UNCLOS Hukum Laut Yang Diratifikasi Sekaligus Dilanggar China

UNCLOS Hukum Laut Yang Diratifikasi Sekaligus Dilanggar China – Kisah adu gertak antara TNI angkatan laut dengan Coast Guard China di perairan Natuna baru-baru ini menegaskan suatu cerita, atau lebih tepatnya pertanyaan, apakah hukum internasional benar-benar diterapkan? Dalam hal ini apakah hukum di laut yang telah diratifikasi puluhan dunia yang termasuk dalam United Nations Convention on the Law of the Sea [UNCLOS], telah fungsional? Banyak yang minta dicerahkan, mengapa China sebagai salah satu negara yang meratifikasi UNCLOS malah melanggar prinsip-prinsip dasar UNCLOS dengan suatu alasan tidak masuk akal seperti “Wilayah memancing tradisional”.

Kata tradisional yang sangat ekslusif sendiri sudah melanggar apa yang namanya hasil kesepakatan atau convention. Kata “tradisi” adalah lawan dari kata “convention”. Ambil contoh, setiap orang misalnya punya tradisi makan sambil bernyanyi, tetapi di meja makan di mana terdapat 9 orang yang sedang makan sama-sama, mereka tentu akan buat kesepakatan agar orang tidak menyanyi selagi makan. Nah, China melanggar kesepakatan itu.

Anehnya, mereka merasa sedang tidak melanggar? Mengapa demikian? Ternyata secara verbal tidak ada aturan yang melarang suatu pihak memiliki area mancing tradisional, walau sama-sama sepakat tentang adanya garis batas kedaulatan Zona Ekonomi Ekslusif 200 mil laut. Jadi tim perunding China sewaktu UNCLOS dibuat memang memanfaatkan celah ini. Karena UNCLOS tidak mungkin mengatur hal yang jauh dari umum, dan tidak ada yang menyangka ada istilah “area mancing tradisional” maka masalah itu tidak diatur lebih jauh.

Jadi siapa yang benar dalam masalah ini? Saat tribunal UNCLOS memenangkan klaim Philiphina, serta banyak negara lain tentang batas laut yang dilanggar kedaulatannya oleh armada maritim China, UNCLOS malah semakin tidak berdaya. China memanfaatkan kekuatan otot mereka untuk siap adu jotos mempertahankan klaim 9 garis putus-putus dalam celah UNCLOS sendiri yang tidak pernah mengatur ungkapan wilayah memancing tradisional. Mereka mengaku memiliki bukti klaim yang bisa diajukan dan seharusnya dimenangkan oleh UNCLOS, berupa peta pancing dari era Kekaisaran Manchuria.

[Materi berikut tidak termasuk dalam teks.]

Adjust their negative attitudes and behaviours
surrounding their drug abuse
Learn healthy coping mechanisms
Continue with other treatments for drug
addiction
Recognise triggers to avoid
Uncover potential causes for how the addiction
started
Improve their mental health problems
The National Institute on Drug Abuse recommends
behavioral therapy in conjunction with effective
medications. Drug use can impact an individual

Namun apa yang terjadi setelahnya? Tentu saja adu jotos. Beberapa negara tanpa ampun berani menembaki kapal nelayan China yang dianggap melanggar batas ZEE mereka. Di antaranya Korea Selatan dan Jepang. Kedua negara tersebut memang memiliki beking besar Amerika Serikat di belakangnya hingga berani menjawab provokasi dari armada China. Hukum laut kini menjadi hukum rimba laut, siapa yang kuat, termasuk kuat beking dia yang menang.

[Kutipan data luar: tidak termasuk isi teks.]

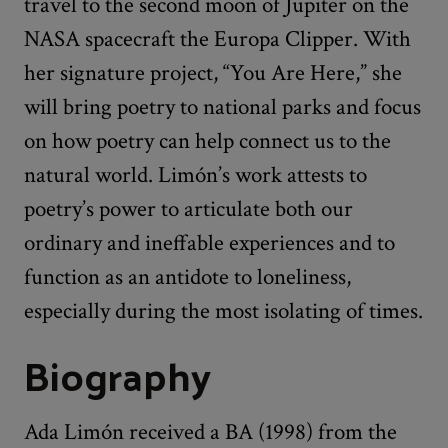
travel to the second moon of Jupiter on the
NASA spacecraft the Europa Clipper. With
her signature project, “You Are Here,” she
will bring poetry to national parks and focus
on how poetry can help connect us to the
natural world. Limón’s work attests to
poetry’s power to articulate both our
ordinary and ineffable experiences and to
function as an antidote to loneliness,
especially during the most isolating of times.
Biography
Ada Limón received a BA (1998) from the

Lalu bagaimana dengan Indonesia? Rumit. Walau China mengakui wilayah Natuna, dan mereka hanya memancing di perairan Natuna terjauh, taruhlah ditepian Zona Ekonomi Ekslusif 200 mil laut Indonesia, yang lebih dekat dengan kepulauan Spartly, tetap saja ibarat orang menginjakkan sendalnya di atas karpet yang baru saja dicuci bersih. Beijing lalu terlibat adu mulut dengan Jakarta, keduanya tengah bulan madu ekonomi. Saling ribut yang akan berujung cerai akan merugikan ekonomi baik Indonesia dan China dalam skala massif.

Beijing menuding Jakarta terlalu paranoid dengan hanya sehamparan kecil wilayah terjauh dari Natuna. Tapi Jakarta menganggap bahwa melanggar ya melanggar saja, jangan cari alasan. Kelanjutannya, malah lebih jelas ada ketakutan di antara dua negara apabila masalah ini akan eskalatif dan berujung pada pemutusan hubungan diplomatik. Bagaimanapun, sejauh ini, pijakan China terbesar di Asia Tenggara adalah Indonesia. Kembali ke Beijing, apakah layak sepotong kecil perairan diinjak lalu merugikan semua kerjasama antara dua negara?